Important fossil discoveries

Hundreds of pieces of fossilised bone were recovered during 1992-1994, all from localities west of the Awash River, in Aramis, Ethiopia. The finds number over 110 specimens and represent about 35 individual members of this species. Most of the remains are dental, but some skull and limb bones were also found. A partial humerus (arm bone) indicates that this species was smaller than the average Australopithecus afarensis.

In 2005, the remains of 9 individuals were recovered from As Duma in northern Ethiopia. The remains mostly consist of teeth and jaw fragments, but also some bones from the hands and feet.

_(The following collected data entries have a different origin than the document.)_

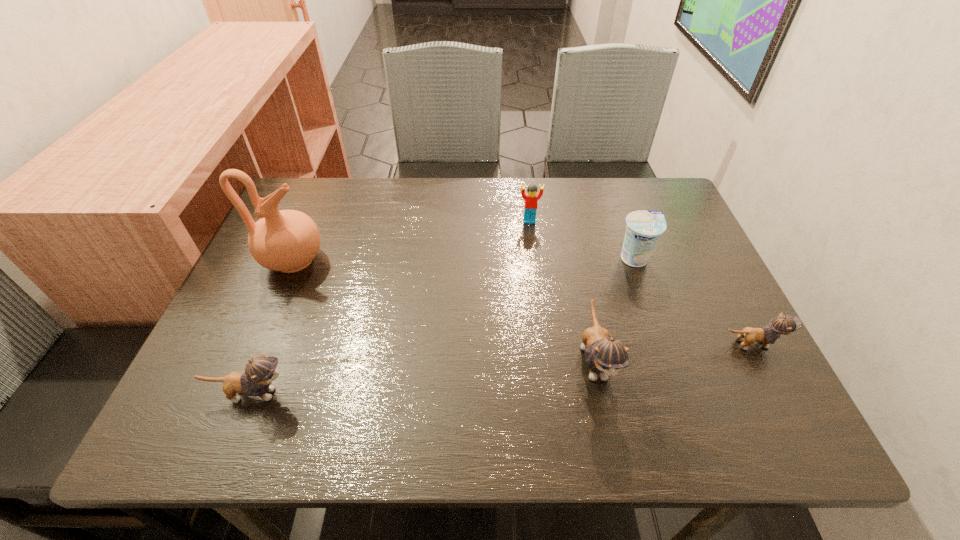 The width and height of the screenshot is (960, 540). Identify the location of vacant space situated 0.250m on the face of the Lego. (539, 292).

Where is `free space located on the spout of the tallest object`? free space located on the spout of the tallest object is located at coordinates (450, 261).

You are a GUI agent. You are given a task and a screenshot of the screen. Output one action in this format:
    pyautogui.click(x=<x>, y=<y>)
    Task: Click on the vacant space located 0.340m on the left of the second object from right to left
    Image resolution: width=960 pixels, height=540 pixels.
    Given the screenshot: What is the action you would take?
    pyautogui.click(x=480, y=259)

This screenshot has height=540, width=960. Find the location of `object present at the far edge`. object present at the far edge is located at coordinates (531, 198).

This screenshot has width=960, height=540. Find the location of `kitten located in the left edge section of the desktop`. kitten located in the left edge section of the desktop is located at coordinates (259, 373).

Where is `pottery that is at the left edge`? pottery that is at the left edge is located at coordinates (287, 240).

Find the location of a particular element. kitten present at the right edge is located at coordinates (782, 324).

This screenshot has height=540, width=960. Find the location of `yogurt at the right edge`. yogurt at the right edge is located at coordinates (644, 227).

Identify the location of object that is positioned at the near left corner. (259, 373).

Identify the location of vacant space at the far edge of the desktop. Image resolution: width=960 pixels, height=540 pixels. (348, 205). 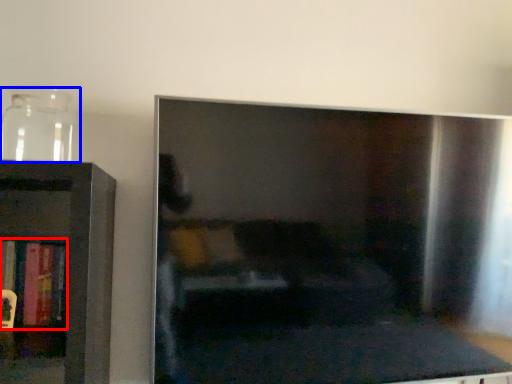 Question: Which point is further to the camera, book (highlighted by a red box) or glass vase (highlighted by a blue box)?

Choices:
 (A) book
 (B) glass vase

Answer: (A) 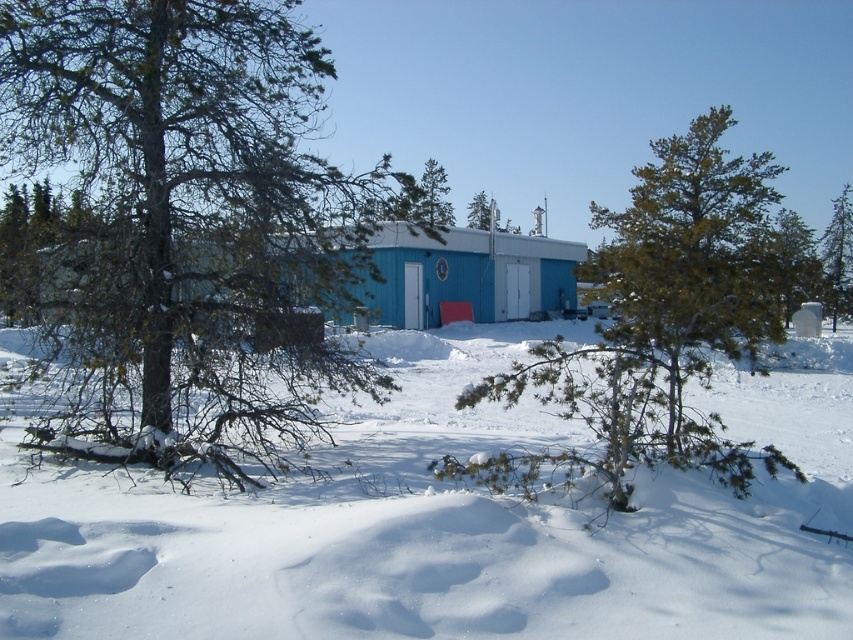 Who is higher up, blue matte building at center or green matte tree at upper right?

green matte tree at upper right

Who is more forward, [466,280] or [775,221]?

Point [466,280]

Is point (535, 252) positioned after point (770, 298)?

Yes, point (535, 252) is farther from viewer.

Find the location of a particular element. blue matte building at center is located at coordinates (463, 275).

Does white fluffy snow at center have a greater height compared to blue matte building at center?

No, white fluffy snow at center is not taller than blue matte building at center.

Can you confirm if white fluffy snow at center is shorter than blue matte building at center?

Correct, white fluffy snow at center is not as tall as blue matte building at center.

You are a GUI agent. You are given a task and a screenshot of the screen. Output one action in this format:
    pyautogui.click(x=<x>, y=<y>)
    Task: Click on the white fluffy snow at center
    The width and height of the screenshot is (853, 640).
    Given the screenshot: What is the action you would take?
    pyautogui.click(x=444, y=529)

Can you confirm if white fluffy snow at center is bigger than green matte tree at center?

Indeed, white fluffy snow at center has a larger size compared to green matte tree at center.

Does white fluffy snow at center appear on the right side of green matte tree at center?

Incorrect, white fluffy snow at center is not on the right side of green matte tree at center.

Does point (831, 394) come farther from viewer compared to point (473, 220)?

No.

At what (x,y) coordinates should I click in order to perform the action: click on white fluffy snow at center. Please return your answer as a coordinate pair (x, y). Looking at the image, I should click on (444, 529). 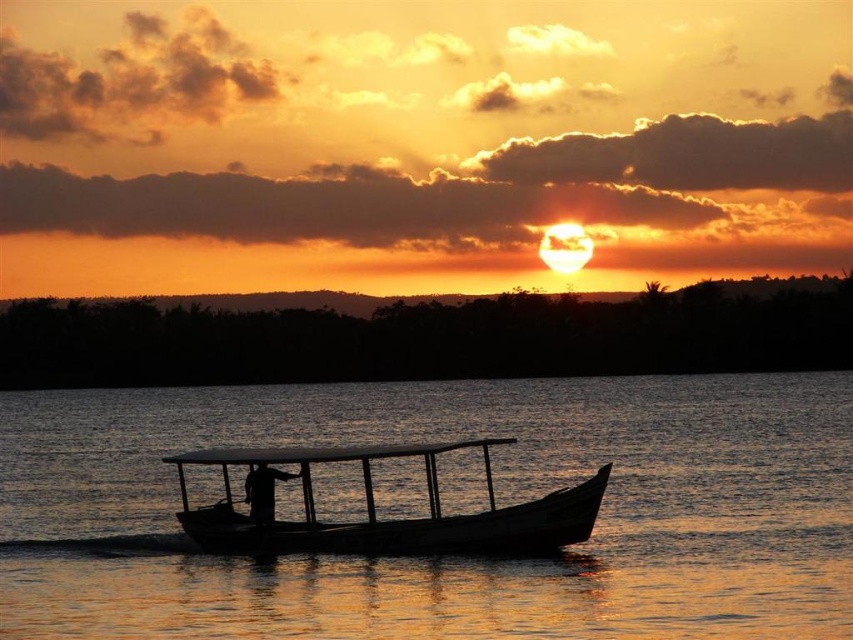 Question: Is transparent water at boat center below wooden boat at center?

Choices:
 (A) no
 (B) yes

Answer: (A)

Question: Does transparent water at boat center come in front of wooden boat at center?

Choices:
 (A) yes
 (B) no

Answer: (A)

Question: Which point is farther to the camera?

Choices:
 (A) transparent water at boat center
 (B) wooden boat at center

Answer: (B)

Question: Which of the following is the closest to the observer?

Choices:
 (A) (410, 570)
 (B) (257, 500)

Answer: (A)

Question: Can you confirm if transparent water at boat center is bigger than wooden boat at center?

Choices:
 (A) no
 (B) yes

Answer: (B) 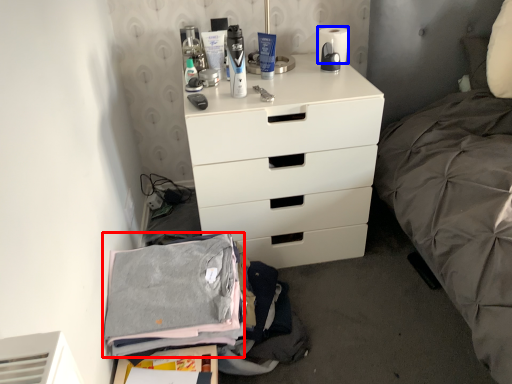 Question: Which object appears farthest to the camera in this image, clothing (highlighted by a red box) or toilet paper (highlighted by a blue box)?

Choices:
 (A) clothing
 (B) toilet paper

Answer: (B) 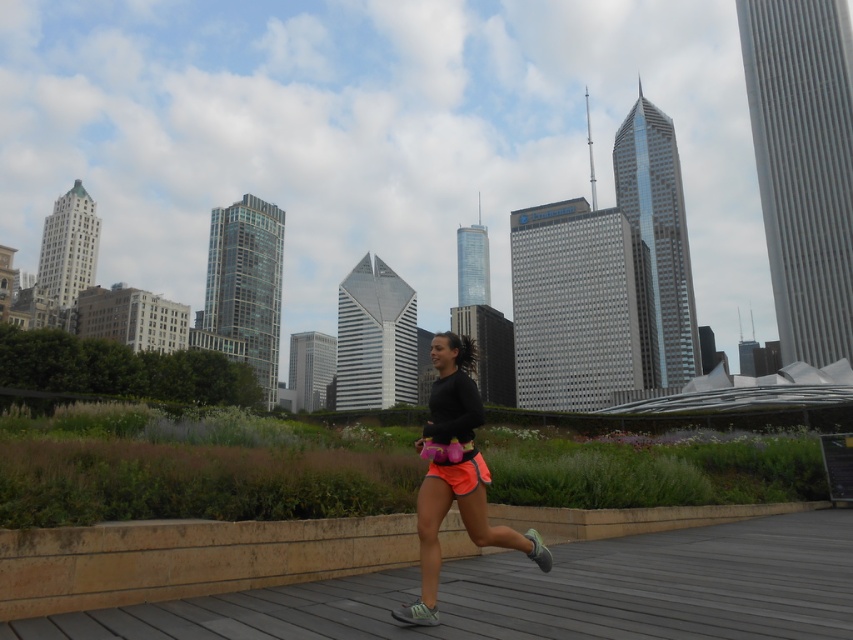 Question: Which point appears closest to the camera in this image?

Choices:
 (A) (453, 472)
 (B) (782, 618)

Answer: (B)

Question: Which of the following is the closest to the observer?

Choices:
 (A) neon orange shorts at center
 (B) wooden deck at center

Answer: (B)

Question: Among these points, which one is nearest to the camera?

Choices:
 (A) (480, 496)
 (B) (805, 563)

Answer: (A)

Question: Is wooden deck at center bigger than neon orange shorts at center?

Choices:
 (A) no
 (B) yes

Answer: (A)

Question: Is wooden deck at center further to camera compared to neon orange shorts at center?

Choices:
 (A) yes
 (B) no

Answer: (B)

Question: Does wooden deck at center have a greater width compared to neon orange shorts at center?

Choices:
 (A) no
 (B) yes

Answer: (B) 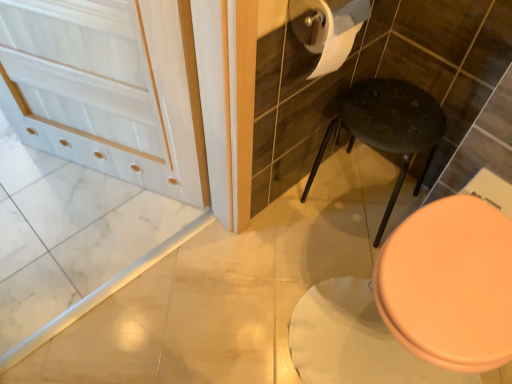 Locate an element on the screen. free point in front of white matte screen door at upper left is located at coordinates (82, 242). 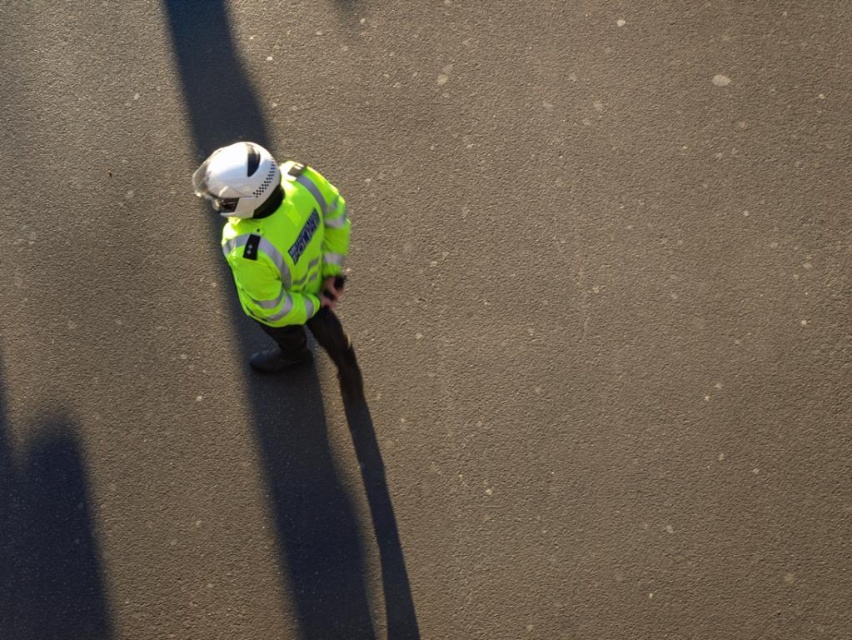 Does high-visibility fabric jacket at center appear under high-visibility fabric safety vest at center?

Yes, high-visibility fabric jacket at center is below high-visibility fabric safety vest at center.

Is high-visibility fabric jacket at center thinner than high-visibility fabric safety vest at center?

Incorrect, high-visibility fabric jacket at center's width is not less than high-visibility fabric safety vest at center's.

Between point (277, 236) and point (291, 224), which one is positioned in front?

Point (277, 236) is more forward.

This screenshot has width=852, height=640. I want to click on high-visibility fabric jacket at center, so click(281, 252). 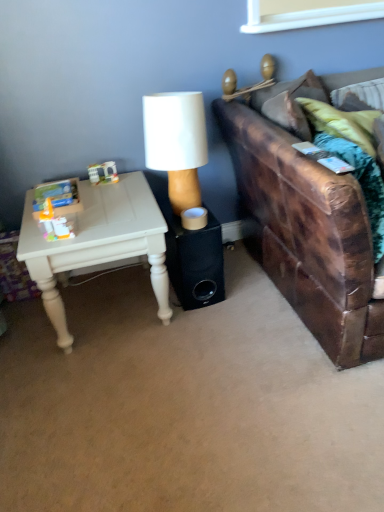 Question: Can brown leather couch at right be found inside white painted wood table at left?

Choices:
 (A) no
 (B) yes

Answer: (A)

Question: Is white painted wood table at left wider than brown leather couch at right?

Choices:
 (A) no
 (B) yes

Answer: (A)

Question: Is white painted wood table at left not within brown leather couch at right?

Choices:
 (A) yes
 (B) no

Answer: (A)

Question: Does white painted wood table at left lie behind brown leather couch at right?

Choices:
 (A) yes
 (B) no

Answer: (A)

Question: From the image's perspective, is white painted wood table at left under brown leather couch at right?

Choices:
 (A) no
 (B) yes

Answer: (B)

Question: Is brown leather couch at right situated inside white painted wood table at left or outside?

Choices:
 (A) outside
 (B) inside

Answer: (A)

Question: Considering the positions of point (248, 183) and point (124, 258), is point (248, 183) closer or farther from the camera than point (124, 258)?

Choices:
 (A) closer
 (B) farther

Answer: (B)

Question: In terms of width, does brown leather couch at right look wider or thinner when compared to white painted wood table at left?

Choices:
 (A) wide
 (B) thin

Answer: (A)

Question: From the image's perspective, is brown leather couch at right located above or below white painted wood table at left?

Choices:
 (A) below
 (B) above

Answer: (B)

Question: From a real-world perspective, relative to black matte speaker at center, is white matte lamp at center vertically above or below?

Choices:
 (A) above
 (B) below

Answer: (A)

Question: From the image's perspective, is white matte lamp at center positioned above or below black matte speaker at center?

Choices:
 (A) above
 (B) below

Answer: (A)

Question: Is white matte lamp at center bigger or smaller than black matte speaker at center?

Choices:
 (A) small
 (B) big

Answer: (B)

Question: Is white matte lamp at center in front of or behind black matte speaker at center in the image?

Choices:
 (A) front
 (B) behind

Answer: (A)

Question: From the image's perspective, is white painted wood table at left above or below brown leather couch at right?

Choices:
 (A) above
 (B) below

Answer: (B)

Question: From a real-world perspective, is white painted wood table at left above or below brown leather couch at right?

Choices:
 (A) below
 (B) above

Answer: (A) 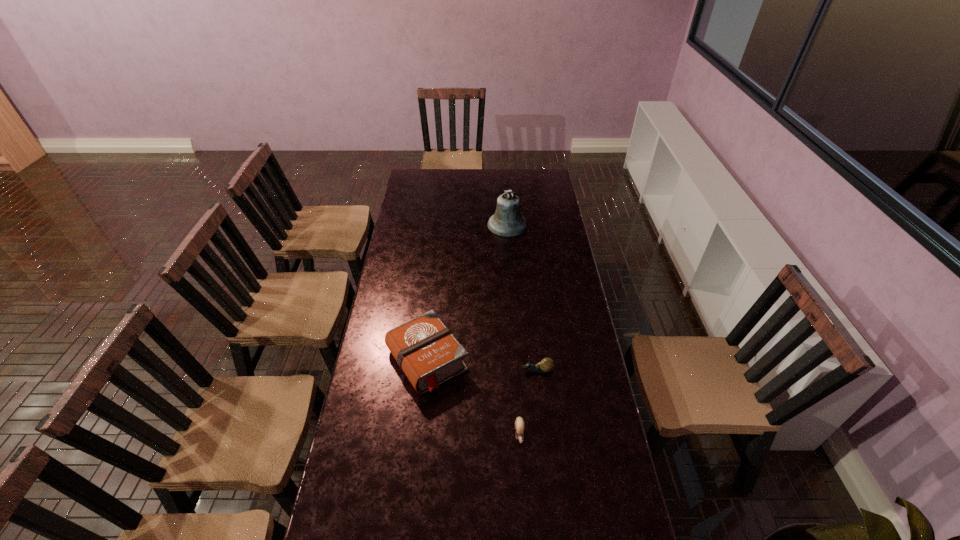 I want to click on the tallest object, so click(507, 221).

This screenshot has width=960, height=540. What are the coordinates of `the farthest object` in the screenshot? It's located at (507, 221).

You are a GUI agent. You are given a task and a screenshot of the screen. Output one action in this format:
    pyautogui.click(x=<x>, y=<y>)
    Task: Click on the second tallest object
    Image resolution: width=960 pixels, height=540 pixels.
    Given the screenshot: What is the action you would take?
    pyautogui.click(x=426, y=350)

Locate an element on the screen. Bible is located at coordinates (426, 350).

You are a GUI agent. You are given a task and a screenshot of the screen. Output one action in this format:
    pyautogui.click(x=<x>, y=<y>)
    Task: Click on the second shortest object
    
    Given the screenshot: What is the action you would take?
    pyautogui.click(x=546, y=365)

Locate an element on the screen. This screenshot has width=960, height=540. the right escargot is located at coordinates (546, 365).

The image size is (960, 540). I want to click on the left escargot, so click(x=519, y=422).

This screenshot has height=540, width=960. I want to click on the shorter escargot, so click(x=519, y=422).

The image size is (960, 540). What are the coordinates of `free spot located on the left of the tallest object` in the screenshot? It's located at (474, 225).

Where is `vacant area situated on the right of the leftmost object`? The image size is (960, 540). vacant area situated on the right of the leftmost object is located at coordinates (576, 360). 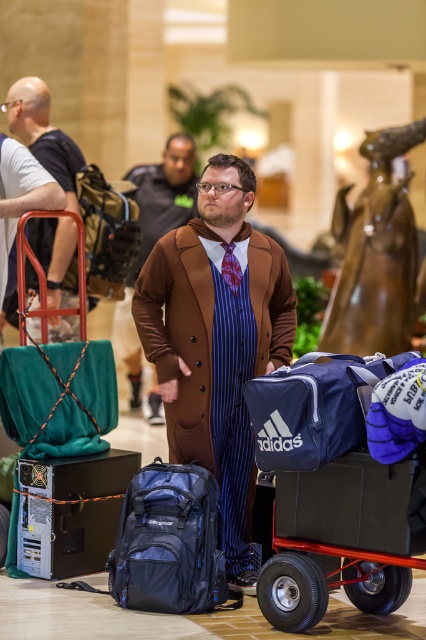 You are a guest in this hotel lobby and notice two items at center. The camouflage fabric backpack at center and the patterned silk tie at center. Which item is positioned to the left?

The camouflage fabric backpack at center is to the left of the patterned silk tie at center.

You are organizing a charity event and need to decide whether to place a large donation box on the blue fabric cart at center or the patterned silk tie at center. Based on their sizes, which object can accommodate the donation box?

The blue fabric cart at center is bigger than the patterned silk tie at center, so the donation box should be placed on the blue fabric cart at center.

You are a photographer positioned in the hotel lobby. You want to take a photo of the man in the blue pinstripe suit. However, you notice that the camouflage fabric backpack at center and the patterned silk tie at center might block your view. Which object is closer to you and could potentially obstruct the shot?

The camouflage fabric backpack at center is closer to you than the patterned silk tie at center, so it is the object that could potentially obstruct your view of the man in the blue pinstripe suit. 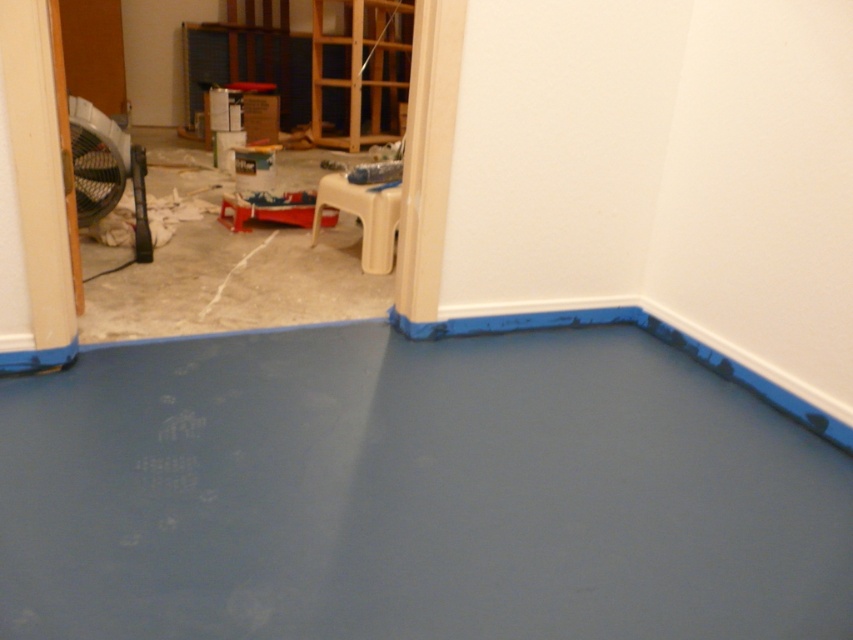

Some specimens discovered earlier in Kanapoi, Lothagam and Tabarin could also belong to this species.

Key specimens

  • ARA-VP-6/1 teeth: This is the holotype for this species. It consists of teeth and jaw bone and was found in Aramis in 1993.
  • ‘Ardi’ ARA-VP-6/500: A partial skeleton found in 1994, consisting of about 125 pieces, was described and published in 2009. It is the oldest known skeleton of a human ancestor. The individual is believed to be a female and is nicknamed ‘Ardi’. She weighed about 50kg and stood about 120cm tall.The skeleton was in extremely poor condition and it took the team 15 years to excavate, scan, make virtual reconstructions, assemble and then analyse. The results were hugely significant in terms of how we view the evolution of the earliest hominins and the physical appearance of the last common ancestor of humans and chimpanzees. The skeleton does not look much like a chimp or gorilla or have the expected ‘transitional’ features. Instead, it may well preserve some of the characteristics of the last chimp-human ancestor. Analysis of the skeleton reveals that humans did not evolve from knuckle-walking apes, as was long believed. It also indicates that chimpanzee evolution underwent high degrees of specialisation since diverging from the last common ancestor and thus these apes are poor models for understanding the appearance of this ancestor.